Certain types of application are not dealt with using delegated powers. These include:
- Applications where the senior officer or councillor has an interest (e.g. landowner, applicant, etc.)
- Any application that receives more than 10 individual objections on planning related matters
- Major Planning applications where there is a departure from the Local Plan
- Any application that is deemed to be in the public interest
These types of applications are reported to the Planning, Protective Services and Licensing Committee (PPSL). This committee comprises 15 Elected Councillors from the 4 geographic areas who meet on a monthly basis to review the Reports of Handling, to review the Officers' recommendations, to question officers on their assessment process, and ultimately make a decision. Anyone who has made comments on a specific application will be notified of the time, date and venue of the PPSL where the application will be determined.
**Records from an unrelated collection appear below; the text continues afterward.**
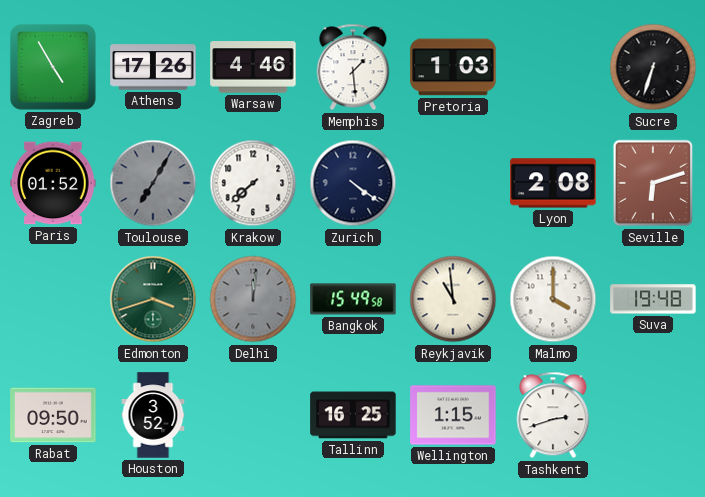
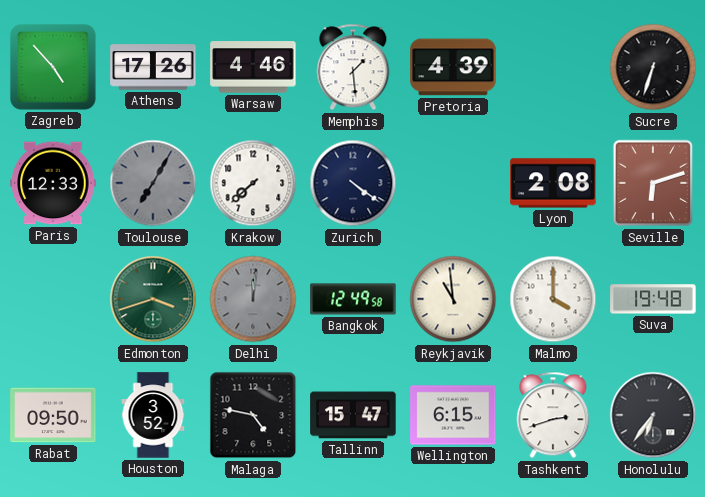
Zagreb: 4:55 -> 4:53
Pretoria: 1:03 -> 4:39
Paris: 01:52 -> 12:33
Bangkok: 15:49 -> 12:49
Malaga: none -> 4:47
Tallinn: 16:25 -> 15:47
Wellington: 1:15 -> 6:15
Honolulu: none -> 6:36
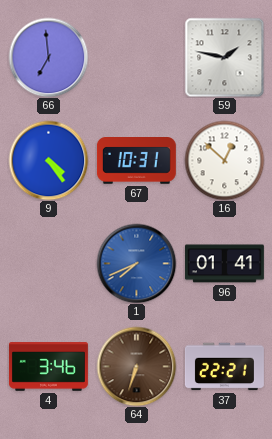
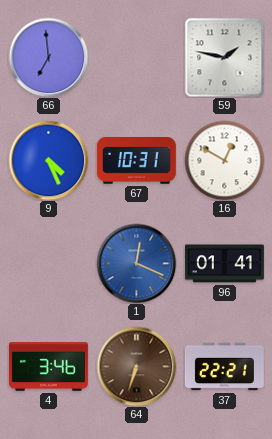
9: 4:24 -> 4:26
16: 12:52 -> 12:50
1: 7:41 -> 12:19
Anyone is allowed to attend the PPSL as a spectator and listen to the debate, but please note that there is no opportunity for members of the public or people who have made comments to speak at this committee. All correspondence should already have been submitted during the consultation period.
Where councillors consider an application is of significant public interest, requires technical explanation or that a site visit would be useful, a pre-determination hearing and/or site inspection may be convened. At a pre-determination hearing people who have made comments will be allowed to present their views to the councillors.
The members of the PPSL committee may agree with the officers' recommendations or following their questioning and debate opt to reach a different decision. Where an alternative outcome from the officers' recommendation is proposed, the councillors need to provide competent motion based on planning policy. If there is a split in opinion or view a vote may be taken. The minutes from the PPSL meetings, debate and decisions are then published online.